Os resultados do estudo, encomendado pela OMS e publicado na revista "The Lancet Gastroenterology & Hepatology", mostraram que cada estágio do tratamento da doença sofre "perdas críticas" de pacientes.
"Esta é a primeira revisão global a analisar nosso progresso na continuidade dos cuidados com a hepatite B. Sem mudanças urgentes, milhões de pessoas sofrerão perdas críticas. Sem mudanças urgentes, milhões de pessoas perderão o acesso a tratamentos que salvam vidas. Muitos pacientes não estão sendo totalmente avaliados e iniciados com antivirais quando poderiam se beneficiar, e muitos perdem o acompanhamento ao longo do tempo", disse o principal autor do artigo, Alexander Stockdale, da Universidade de Liverpool.
Ele ressaltou a importância de fortalecer a atenção primária em países de baixa e média renda para evitar mortes relacionadas à hepatite B, já estimadas em 1,1 milhão em 2022.
Embora o atendimento hospitalar liderado por especialistas tenha tido o melhor desempenho, ele ainda apresenta "lacunas significativas", com menos de 75% dos pacientes sendo examinados quanto à elegibilidade para o tratamento e, dentre os elegíveis, apenas 78% já iniciaram a terapia.
A pesquisa constatou que a retenção de pacientes despencou entre aqueles que não estão recebendo tratamento, sendo que a atenção primária, a atenção co-gerenciada e os modelos de encaminhamento passivo tiveram o pior desempenho, com taxas mais baixas de avaliação, início do tratamento e retenção após o tratamento.
O atendimento pós-parto para mulheres diagnosticadas durante o pré-natal também teve taxas de acompanhamento "particularmente baixas", enquanto a triagem comunitária com ligação ativa ao atendimento especializado alcançou altas taxas de início de tratamento para pacientes elegíveis.
"As diretrizes da OMS para 2024 foram um grande avanço, expandindo a elegibilidade ao tratamento para quase metade das pessoas com hepatite B crônica.
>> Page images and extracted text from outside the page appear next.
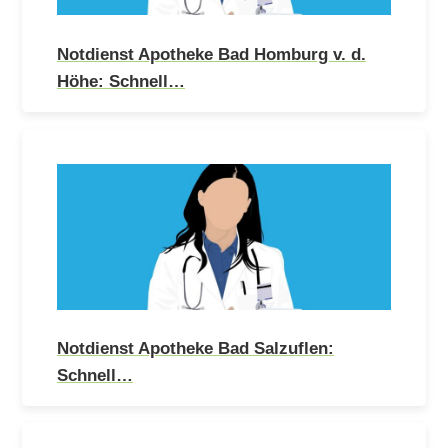
Notdienst Apotheke Bad Homburg v. d.
Höhe: Schnell…
Notdienst Apotheke Bad Salzuflen:
Schnell…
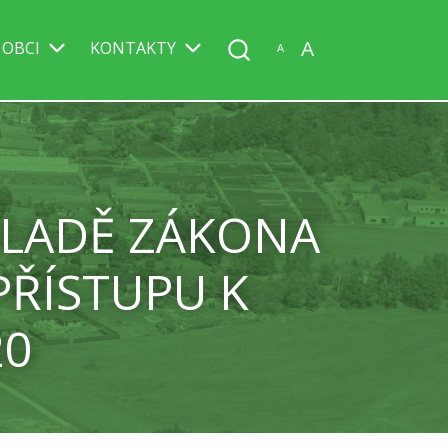
A
 OBCI
KONTAKTY
A
KLADĚ ZÁKONA
PŘÍSTUPU K
20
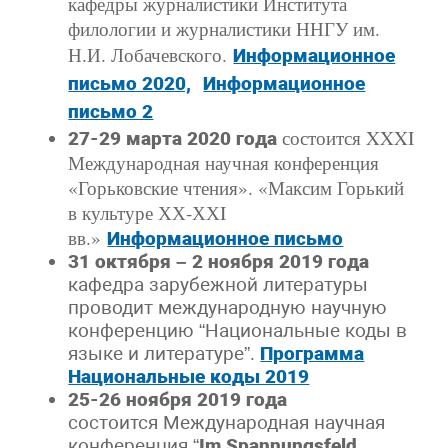
кафедры журналистики Института
филологии и журналистики ННГУ им.
Н.И. Лобачевского.
Информационное
письмо 2020,
Информационное
письмо 2
состоится XXXI
27-29 марта 2020 года
Международная научная конференция
«Горьковские чтения». «Максим Горький
в культуре ХХ-ХХI
вв.»
Информационное письмо
31 октября – 2 ноября 2019 года
кафедра зарубежной литературы
проводит международную научную
конференцию “Национальные коды в
языке и литературе”.
Программа
Национальные коды 2019
25-26 ноября 2019 года
состоится Международная научная
конференция “
Im
Spannungsfeld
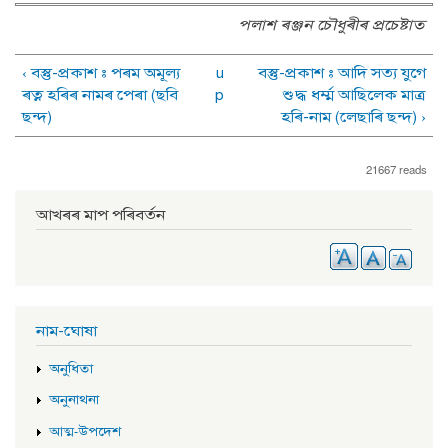
পলাশ ৰঞ্জন চৌধুৰীৰ প্ৰচেষ্টাত
‹ বস্তু-প্ৰকাশ : পৰম অমূল্য
u
বস্তু-প্ৰকাশ : আদি সত্য যুগে
ৰত্ন হৰিৰ নামৰ পেৰা (ছবি
p
শুদ্ধ ধৰ্ম্ম আছিলেক মাত্ৰ
ছন্দ)
হৰি-নাম (লেছাৰি ছন্দ) ›
21667 reads
আখৰৰ মাপ পৰিবৰ্তন
নাম-ঘোষা
অনুধিতা
অনুনাথনা
আত্ম-উপদেশ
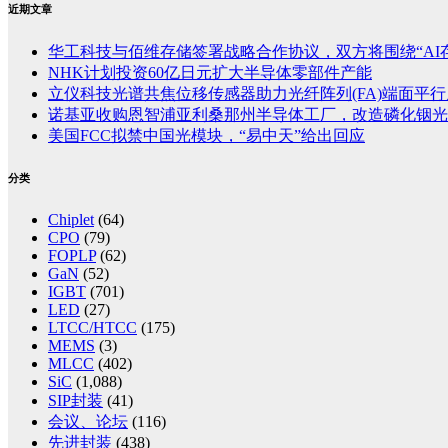
近期文章
华工科技与佰维存储签署战略合作协议，双方将围绕“AI
NHK计划投资60亿日元扩大半导体零部件产能
立仪科技光谱共焦位移传感器助力光纤阵列(FA)端面平
诺基亚收购恩智浦亚利桑那州半导体工厂，改造磷化铟光
美国FCC拟禁中国光模块，“易中天”给出回应
分类
Chiplet
(64)
CPO
(79)
FOPLP
(62)
GaN
(52)
IGBT
(701)
LED
(27)
LTCC/HTCC
(175)
MEMS
(3)
MLCC
(402)
SiC
(1,088)
SIP封装
(41)
会议、论坛
(116)
先进封装
(438)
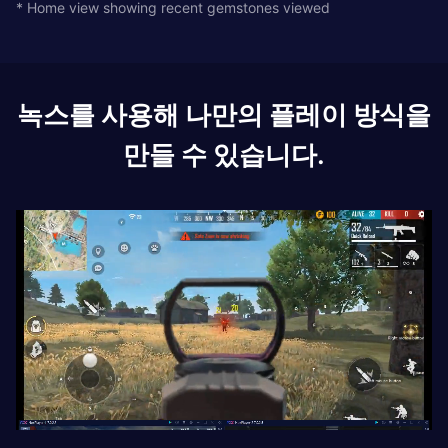
* Home view showing recent gemstones viewed
녹스를 사용해 나만의 플레이 방식을
만들 수 있습니다.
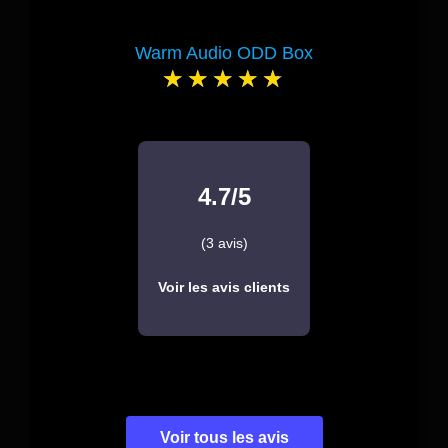
Warm Audio ODD Box
4.7/5
(3 avis)
Voir les avis clients
Voir tous les avis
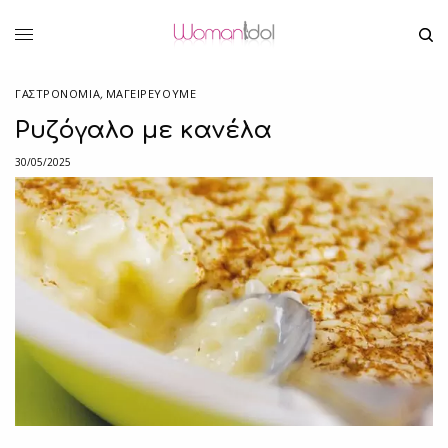
ΓΑΣΤΡΟΝΟΜΙΑ
,
ΜΑΓΕΙΡΕΎΟΥΜΕ
Ρυζόγαλο με κανέλα
30/05/2025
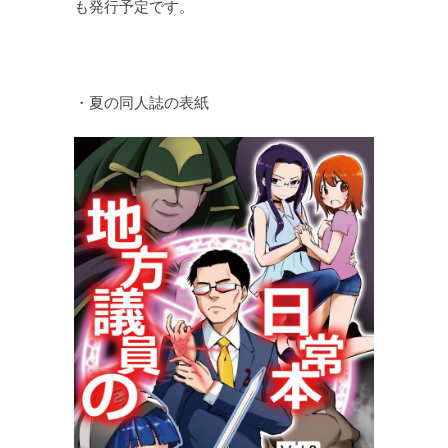
も発行予定です。
・夏の同人誌の表紙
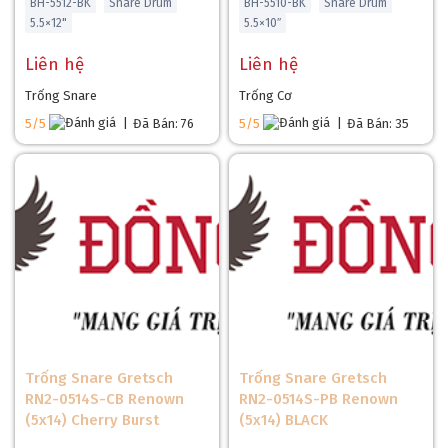
BH-5512-BK
Snare Drum
BH-5510-BK
Snare Drum
5.5×12"
5.5×10″
Liên hệ
Liên hệ
Trống Snare
Trống Cơ
5/5
|
Đã Bán: 76
5/5
|
Đã Bán: 35
Trống Snare Gretsch
Trống Snare Gretsch
RN2-0514S-CB Renown
RN2-0514S-PB Renown
(5x14) Cherry Burst
(5x14) BLACK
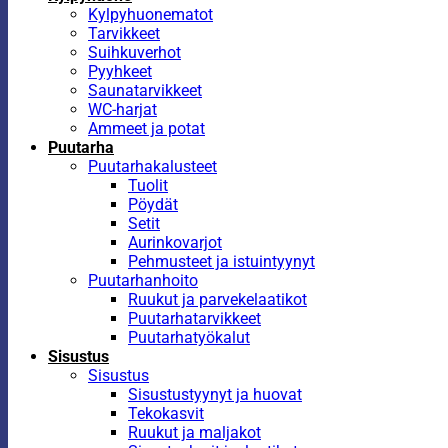
Kylpyhuonematot
Tarvikkeet
Suihkuverhot
Pyyhkeet
Saunatarvikkeet
WC-harjat
Ammeet ja potat
Puutarha
Puutarhakalusteet
Tuolit
Pöydät
Setit
Aurinkovarjot
Pehmusteet ja istuintyynyt
Puutarhanhoito
Ruukut ja parvekelaatikot
Puutarhatarvikkeet
Puutarhatyökalut
Sisustus
Sisustus
Sisustustyynyt ja huovat
Tekokasvit
Ruukut ja maljakot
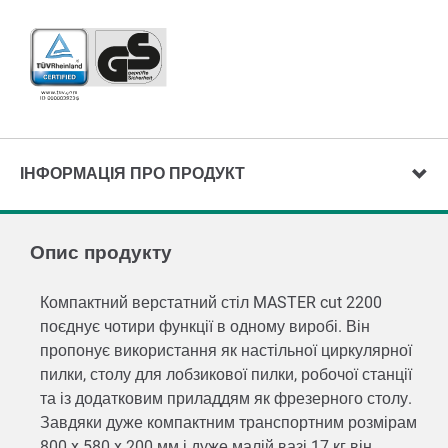
ІНФОРМАЦІЯ ПРО ПРОДУКТ
Опис продукту
Компактний верстатний стіл MASTER cut 2200
поєднує чотири функції в одному виробі. Він
пропонує використання як настільної циркулярної
пилки, столу для лобзикової пилки, робочої станції
та із додатковим приладдям як фрезерного столу.
Завдяки дуже компактним транспортним розмірам
800 x 580 x 200 мм і дуже малій вазі 17 кг він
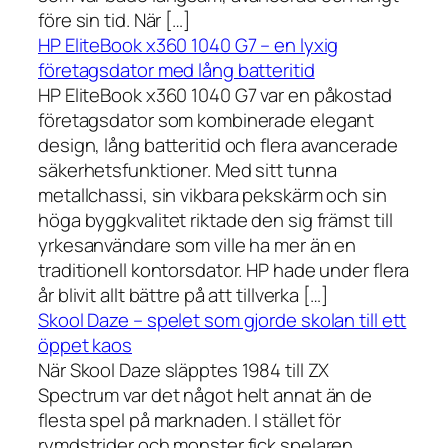
före sin tid. När […]
HP EliteBook x360 1040 G7 – en lyxig
företagsdator med lång batteritid
HP EliteBook x360 1040 G7 var en påkostad
företagsdator som kombinerade elegant
design, lång batteritid och flera avancerade
säkerhetsfunktioner. Med sitt tunna
metallchassi, sin vikbara pekskärm och sin
höga byggkvalitet riktade den sig främst till
yrkesanvändare som ville ha mer än en
traditionell kontorsdator. HP hade under flera
år blivit allt bättre på att tillverka […]
Skool Daze – spelet som gjorde skolan till ett
öppet kaos
När Skool Daze släpptes 1984 till ZX
Spectrum var det något helt annat än de
flesta spel på marknaden. I stället för
rymdstrider och monster fick spelaren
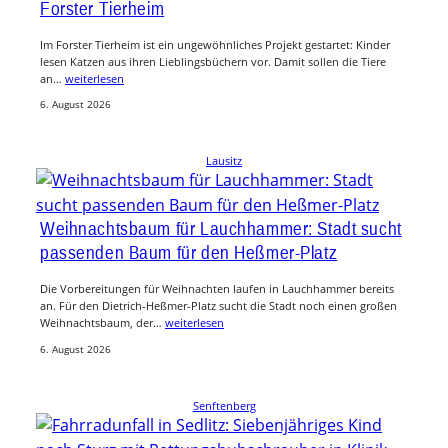
Forster Tierheim
Im Forster Tierheim ist ein ungewöhnliches Projekt gestartet: Kinder
lesen Katzen aus ihren Lieblingsbüchern vor. Damit sollen die Tiere
an…
weiterlesen
6. August 2026
Lausitz
Weihnachtsbaum für Lauchhammer: Stadt sucht
passenden Baum für den Heßmer-Platz
Die Vorbereitungen für Weihnachten laufen in Lauchhammer bereits
an. Für den Dietrich-Heßmer-Platz sucht die Stadt noch einen großen
Weihnachtsbaum, der…
weiterlesen
6. August 2026
Senftenberg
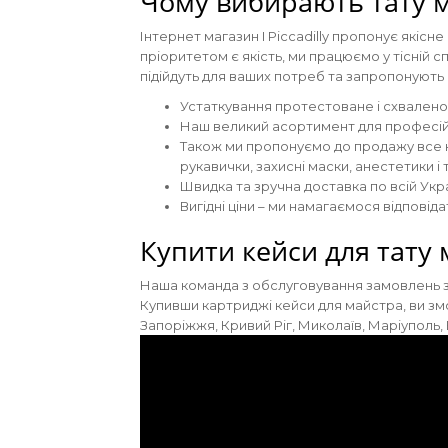
Чому вибирають тату ма
Інтернет магазин I Piccadilly пропонує якісн
пріоритетом є якість, ми працюємо у тісній 
підійдуть для ваших потреб та запропонують 
Устаткування протестоване і схвалено 
Наш великий асортимент для професійн
Також ми пропонуємо до продажу все н
рукавички, захисні маски, анестетики і т.
Швидка та зручна доставка по всій Укра
Вигідні ціни – ми намагаємося відповідат
Купити кейси для тату 
Наша команда з обслуговування замовлень за
Купивши картриджі кейси для майстра, ви змож
Запоріжжя, Кривий Ріг, Миколаїв, Маріуполь, 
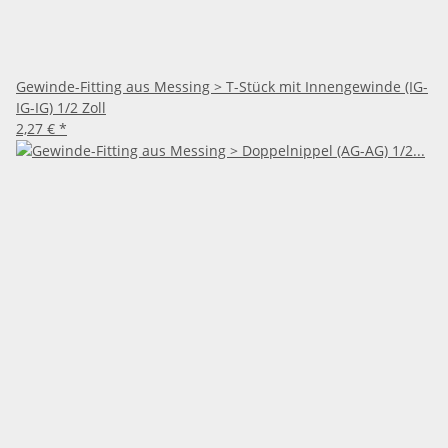
Gewinde-Fitting aus Messing > T-Stück mit Innengewinde (IG-
IG-IG) 1/2 Zoll
2,27 €
*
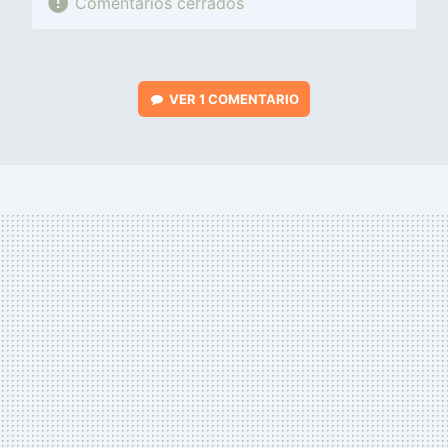
Comentarios cerrados
VER
1 COMENTARIO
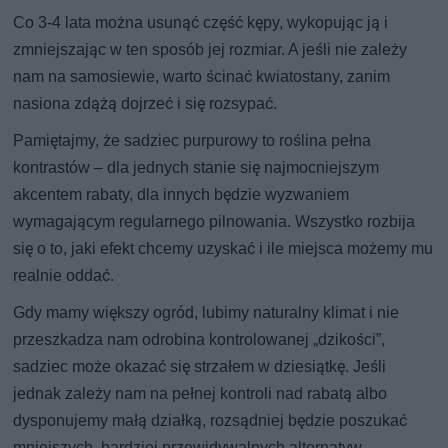
Co 3-4 lata można usunąć część kępy, wykopując ją i
zmniejszając w ten sposób jej rozmiar. A jeśli nie zależy
nam na samosiewie, warto ścinać kwiatostany, zanim
nasiona zdążą dojrzeć i się rozsypać.
Pamiętajmy, że sadziec purpurowy to roślina pełna
kontrastów – dla jednych stanie się najmocniejszym
akcentem rabaty, dla innych będzie wyzwaniem
wymagającym regularnego pilnowania. Wszystko rozbija
się o to, jaki efekt chcemy uzyskać i ile miejsca możemy mu
realnie oddać.
Gdy mamy większy ogród, lubimy naturalny klimat i nie
przeszkadza nam odrobina kontrolowanej „dzikości”,
sadziec może okazać się strzałem w dziesiątkę. Jeśli
jednak zależy nam na pełnej kontroli nad rabatą albo
dysponujemy małą działką, rozsądniej będzie poszukać
mniejszych, bardziej przewidywalnych alternatyw.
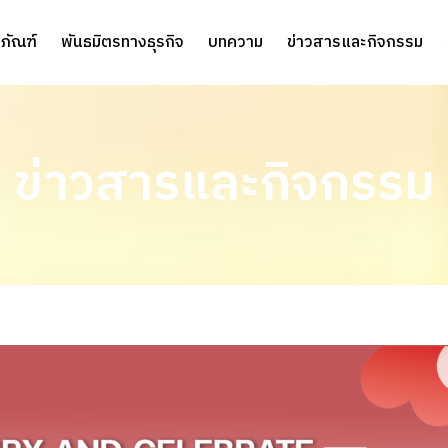
ภัณฑ์
พันธมิตรทางธุรกิจ
บทความ
ข่าวสารและกิจกรรม
ข่าวสารและกิจกรรม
No entanto, simplificar os critérios por si só não é suficiente. Muitas pessoas ainda não têm acesso aos serviços e, mesmo onde existem clínicas, os pacientes são frequentemente excluídos", disse Philippa Easterbrook, principal autora do Imperial College London.
Ela continuou enfatizando a importância de estabelecer modelos "simples e descentralizados" que integrem a hepatite B à atenção primária ou aos serviços existentes para o vírus da imunodeficiência humana (HIV) e outras doenças crônicas.
"A resposta ao HIV mostrou que o atendimento otimizado pode atingir mais de 90% de diagnóstico, início e retenção do tratamento. É hora de aplicar essas lições à hepatite B", acrescentou.
Ele também pediu uma abordagem integrada, que é "ainda mais urgente" na esteira das recentes reduções de financiamento dos EUA para programas de saúde em países de baixa e média renda.
Outras medidas propostas por especialistas para lidar com a situação incluem a remoção de barreiras financeiras, acabando com os custos diretos para testes e tratamento; acelerando o acesso por meio de triagem e início de tratamento no mesmo dia; e melhorando o envolvimento de longo prazo por meio de estratégias de adesão e retenção em programas de tratamento do HIV.
Em colaboração com pesquisadores da Gâmbia, Índia, Filipinas, Estados Unidos e Vietnã, foram analisados dados de mais de 1,7 milhão de pessoas com hepatite B crônica em 50 países, detectando esses declínios no diagnóstico, no início do tratamento e na retenção de longo prazo, mesmo nos sistemas com melhor desempenho.